Market based Pricing
Market-based pricing is the act of setting prices that are closely aligned with the current market prices of similar products. If a business creates products that are differentiated from those of the competition, then there may be room to set prices somewhat higher than market rates, depending on how customers perceive the value of the incremental differences offered by the company. Conversely, if a company’s products have a low-quality or commoditized reputation with customers, then it may be necessary to set price points somewhat lower than the market rate in order to sell a reasonable quantity of goods. A smart product design will specifically include high-value features, in order to maximize the price that can be charged.
The market may be willing to pay a higher price when goods are first introduced, and a lower price later, when competing goods reach the market or the product is considered to be late in its life cycle. If this is the case, a business could set its prices higher at the introduction of the product, and eventually drop its price points or offer discounts later, as market interest declines.
Competitor based Pricing
Competition-based pricing is a pricing method that makes use of competitors’ prices for the same or similar product as basis in setting a price.
This pricing method focuses on information from the market rather than production costs (cost-plus pricing) and product’s perceived value (value-based pricing).
The price of competing products is used a benchmark. The business may sell its product at a price above or below such benchmark. Setting a price above the benchmark will result in higher profit per unit but might result in less units sold as customers would prefer products with lower prices.
On the other hand, setting a price below the benchmark might result in more units sold but will cause less profit per unit.
In a perfectly competitive market, sellers almost have no control over prices. It is solely determined by the supply and demand, and products are sold at the market price or going rate.

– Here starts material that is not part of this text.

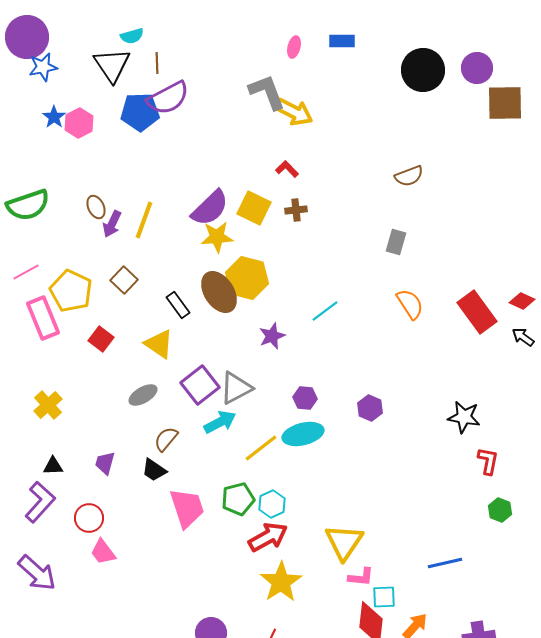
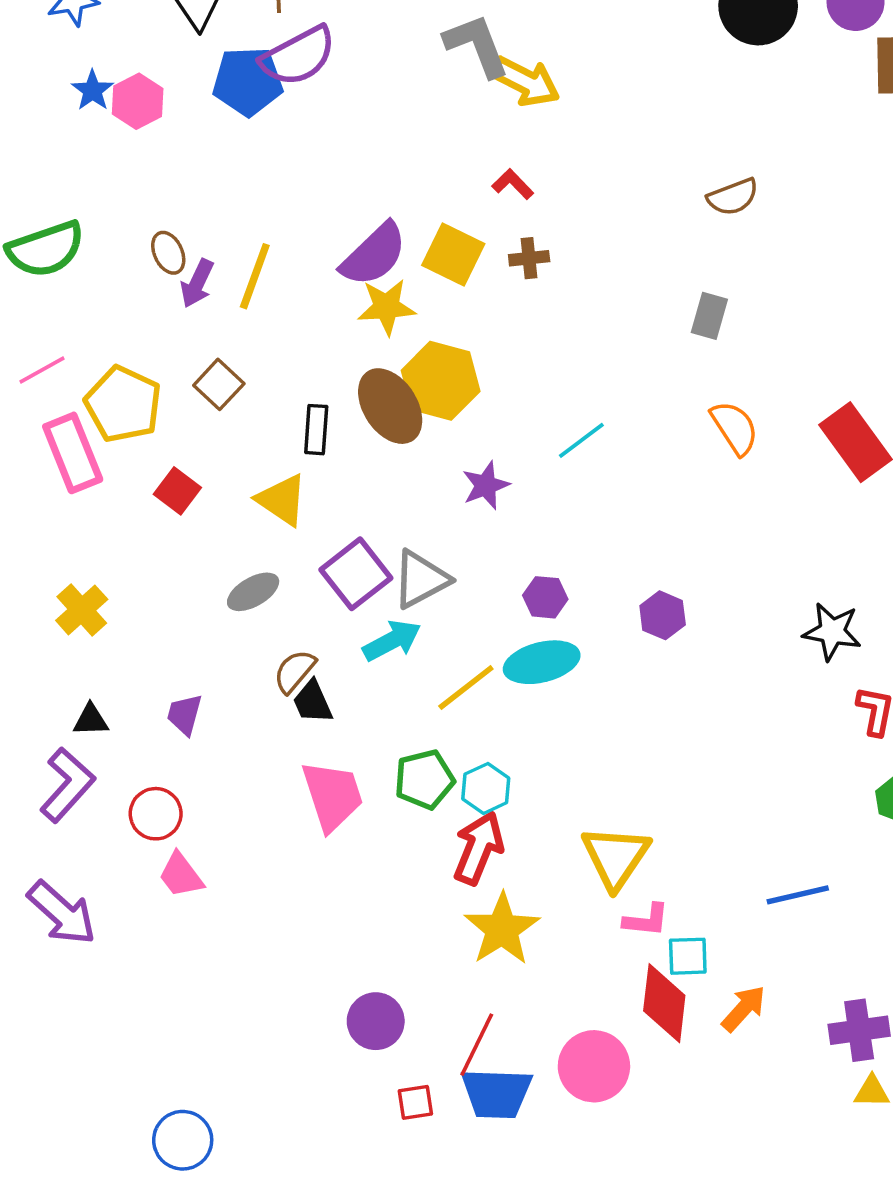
black rectangle: (178, 305) -> (316, 430), turned 40
black trapezoid: (154, 470) -> (313, 702), moved, turned 32
red arrow: (268, 537) -> (479, 848), turned -39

Advantages and Disadvantages of Competition-Based Pricing
One of the advantages of competition-based pricing is that no complex computations are required. Sellers simply follow a market price, or a price set by market leaders. Also, in a highly competitive market, the burden of price-based marketing is lifted. However, other forms or marketing efforts might be needed.
When sellers adopt the same price as those charged by competitors, certain marketing efforts must be made to attract sales since price is not a major factor; it is neither an advantage nor a disadvantage. Additional efforts include aggressive advertising, better customer support, market saturation, etc.